Im Mai 2011 schien eine Einigung zwischen Fatah und Hamas möglich und nach der Aufwertung Palästinas als nicht Mitgliedsstaat waren in Ramallah jubelnde Massen in Ramallahs Strassen. Was war passiert? Abu Mazen wollte im UNO-Sicherheitsrat einen Antrag auf Statusaufwertung stellen, um einen mehrere Jahre dauernden Staatsbildungsprozess abzuschliessen. Da dieser am Veto der USA scheiterte, wurde die UNO-Generalversammlung befragt – und diese nahm Palästina als nicht-Mitgliedsstaat auf. Palästina ward nun Staat, und hat seither Zugang zu vielen UN-Institutionen.

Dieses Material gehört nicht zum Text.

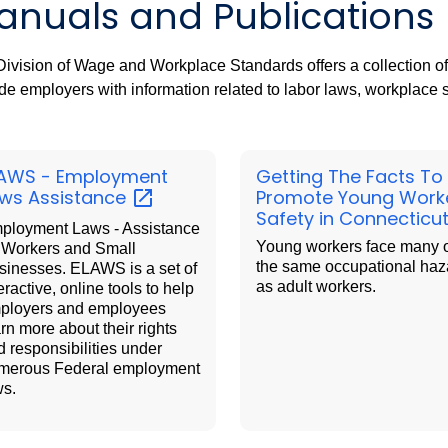
anuals and Publications
ivision of Wage and Workplace Standards offers a collection o
de employers with information related to labor laws, workplace
AWS - Employment
Getting The Facts To
aws
Assistance
Promote Young Work
Safety in Connecticu
ployment Laws - Assistance
Young workers face many 
r Workers and Small
the same occupational haz
sinesses. ELAWS is a set of
as adult workers.
eractive, online tools to help
ployers and employees
rn more about their rights
d responsibilities under
merous Federal employment
ws.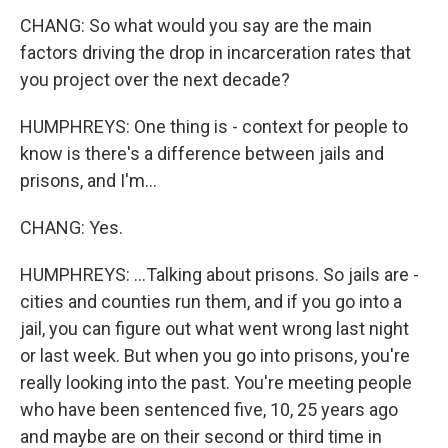
CHANG: So what would you say are the main
factors driving the drop in incarceration rates that
you project over the next decade?
HUMPHREYS: One thing is - context for people to
know is there's a difference between jails and
prisons, and I'm...
CHANG: Yes.
HUMPHREYS: ...Talking about prisons. So jails are -
cities and counties run them, and if you go into a
jail, you can figure out what went wrong last night
or last week. But when you go into prisons, you're
really looking into the past. You're meeting people
who have been sentenced five, 10, 25 years ago
and maybe are on their second or third time in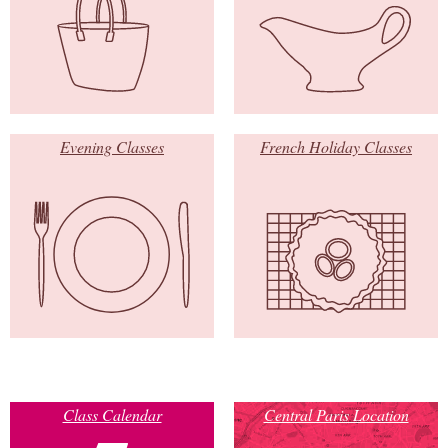
Evening Classes
French Holiday Classes
Class Calendar
Central Paris Location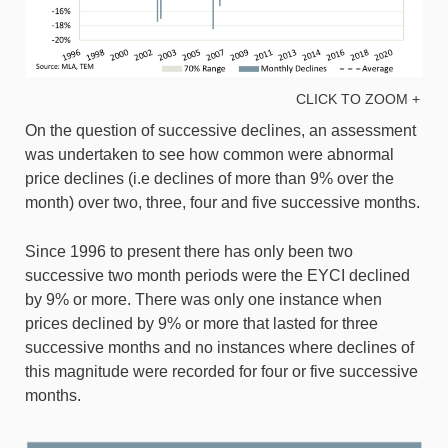
CLICK TO ZOOM +
On the question of successive declines, an assessment
was undertaken to see how common were abnormal
price declines (i.e declines of more than 9% over the
month) over two, three, four and five successive months.
Since 1996 to present there has only been two
successive two month periods were the EYCI declined
by 9% or more. There was only one instance when
prices declined by 9% or more that lasted for three
successive months and no instances where declines of
this magnitude were recorded for four or five successive
months.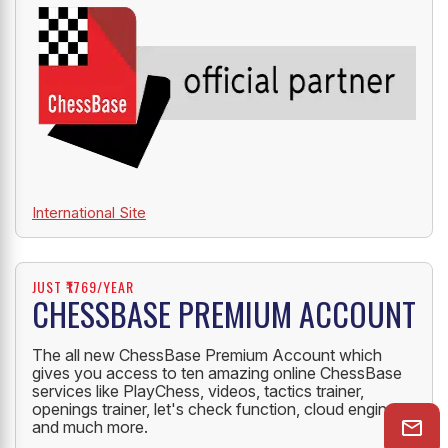
International Site
JUST ₹1769/YEAR
CHESSBASE PREMIUM ACCOUNT
The all new ChessBase Premium Account which
gives you access to ten amazing online ChessBase
services like PlayChess, videos, tactics trainer,
openings trainer, let's check function, cloud engine
and much more.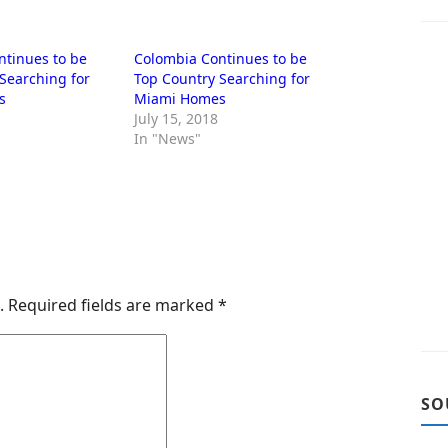
ntinues to be
Colombia Continues to be
Searching for
Top Country Searching for
s
Miami Homes
July 15, 2018
In "News"
.
Required fields are marked
*
SO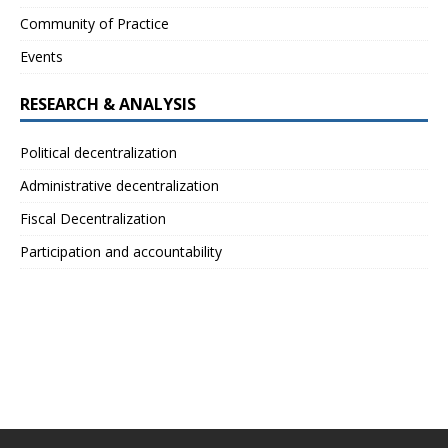
Community of Practice
Events
RESEARCH & ANALYSIS
Political decentralization
Administrative decentralization
Fiscal Decentralization
Participation and accountability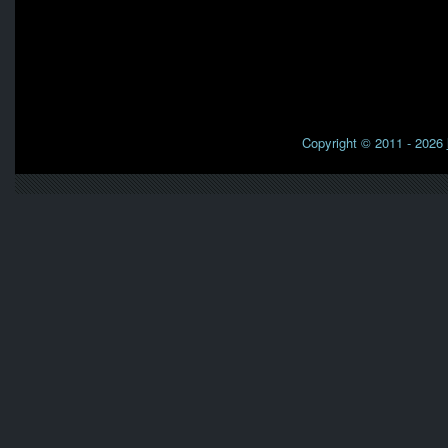
Copyright © 2011 - 2026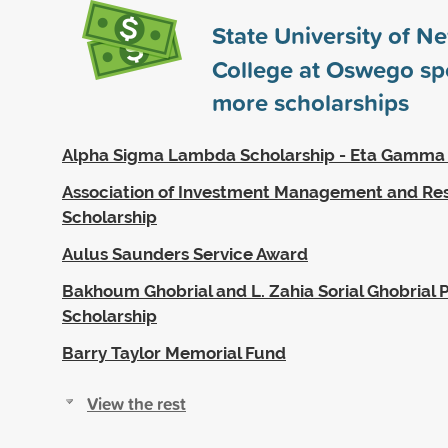
State University of N
College at Oswego s
more scholarships
Alpha Sigma Lambda Scholarship - Eta Gamma
Association of Investment Management and Re
Scholarship
Aulus Saunders Service Award
Bakhoum Ghobrial and L. Zahia Sorial Ghobrial P
Scholarship
Barry Taylor Memorial Fund
View the rest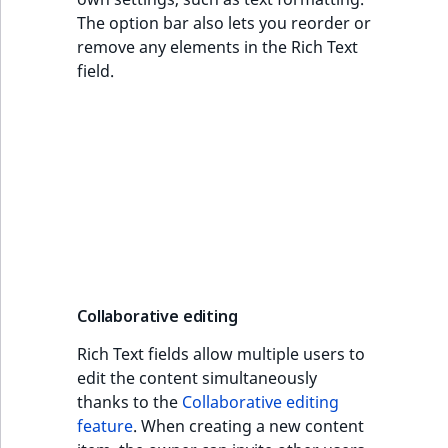
The option bar also lets you reorder or
remove any elements in the Rich Text
field.
Collaborative editing
Rich Text fields allow multiple users to
edit the content simultaneously
thanks to the
Collaborative editing
feature
. When creating a new content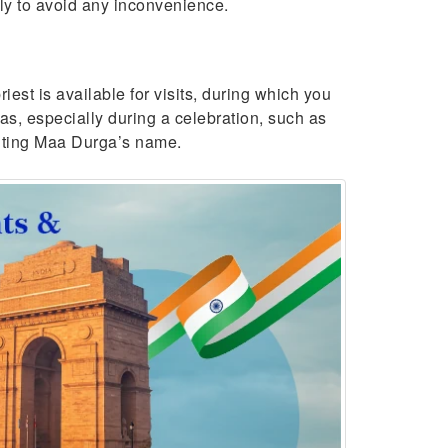
gly to avoid any inconvenience.
est is available for visits, during which you
as, especially during a celebration, such as
chanting Maa Durga’s name.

Doch nicht nur das: Es waren nicht nur afrikanische, asiatische, lateinamerikanische und ehemalige Sowjetrepubliken, welche im Sinne Palästinas abstimmten: Nein, auch viele europäische Staaten waren dafür – nicht zuletzt auch die Schweiz. Im foraus-
Diskussionspapier und in der nachfolgenden
Kurzanalyse haben Henry Both, Andreas Graf, Andrea Jud, Antoine Schnegg und ich den Nutzen dieses Schritts dargelegt.